Step 5: Final Compositing & Export
The final step merges the original RGB data with the edited mask's alpha channel. This pixel-level operation produces the downloadable transparent PNG.
function composeFinalOutput(originalCanvas: HTMLCanvasElement, maskCanvas: HTMLCanvasElement): HTMLCanvasElement {
const width = originalCanvas.width;
const height = originalCanvas.height;
const outputCanvas = document.createElement('canvas');
outputCanvas.width = width;
outputCanvas.height = height;
const outCtx = outputCanvas.getContext('2d')!;
const origData = originalCanvas.getContext('2d')!.getImageData(0, 0, width, height);
const maskData = maskCanvas.getContext('2d')!.getImageData(0, 0, width, height);
const outputData = outCtx.createImageData(width, height);
for (let i = 0; i < origData.data.length; i += 4) {
outputData.data[i] = origData.data[i];
outputData.data[i + 1] = origData.data[i + 1];
outputData.data[i + 2] = origData.data[i + 2];
outputData.data[i + 3] = maskData.data[i];
}
outCtx.putImageData(outputData, 0, 0);
return outputCanvas;
}
Architecture Rationale: Direct Uint8ClampedArray manipulation is significantly faster than drawing layers with globalAlpha.

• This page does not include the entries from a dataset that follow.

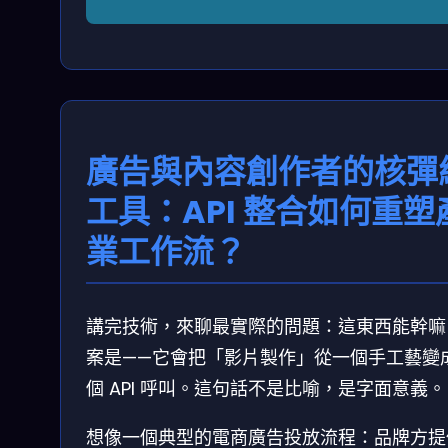
廣告與內容創作者的核彈
工具：API 整合如何重塑
業工作流？
講完技術，來聊最實際的問題：這東西能幹嘛
案是——它會把「影片製作」從一個手工藝變
個 API 呼叫。這句話不是比喻，是字面意義。
想像一個典型的電商廣告投放流程：品牌方提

Mapping the mask's red channel to the output's alpha channel preserves semi-transparent values, which is critical for maintaining natural hair edges and motion blur.
Pitfall Guide
1. Coordinate System Drift
Explanation: CSS scales canvases to fit viewports, but getImageData and stroke operations require native pixel coordinates. Failing to map client coordinates to canvas resolution causes strokes to misalign with the image.
Fix: Calculate scaleX = canvas.width / rect.width and scaleY = canvas.height / rect.height on every pointer event. Apply these ratios to clientX and clientY before drawing.
2. Main Thread Blocking During Inference
Explanation: ONNX Runtime Web executes synchronously by default. Large images can freeze the UI for several seconds, triggering browser "page unresponsive" warnings.
Fix: Offload inference to a Web Worker. Use postMessage to transfer the Blob and listen for completion events. Alternatively, yield control periodically using await new Promise(r => setTimeout(r, 0)) if workers are unavailable.
3. Unbounded Undo History
Explanation: Storing full ImageData snapshots for every stroke quickly exhausts memory. A 4K image snapshot consumes ~48MB. Ten strokes equal nearly half a gigabyte.
Fix: Implement a circular buffer with a maximum depth (e.g., 20 states). When the limit is reached, shift the oldest state out before pushing the new one. Compress snapshots using OffscreenCanvas transfer if available.
4. Hard-Edged Brush Artifacts
Explanation: Standard canvas strokes produce sharp boundaries. When correcting AI masks, hard edges create visible halos or unnatural cutouts around subjects.
Fix: Apply ctx.filter = 'blur(Xpx)' proportional to brush size and softness settings. Alternatively, draw radial gradients with decreasing alpha instead of solid lines.
5. Ignoring Alpha Channel Precision
Explanation: Treating the mask as strictly binary (0 or 255) discards valuable semi-transparent data. AI models output probability maps where gray values represent partial foreground confidence. Fix: Preserve 8-bit grayscale values during compositing. When applying the mask to the original image, map the mask's R channel directly to the output's A channel without thresholding.
6. Touch Event Scroll Interference
Explanation: Mobile browsers interpret touch movements as page scrolling. This interrupts brush strokes and causes jarring UI behavior.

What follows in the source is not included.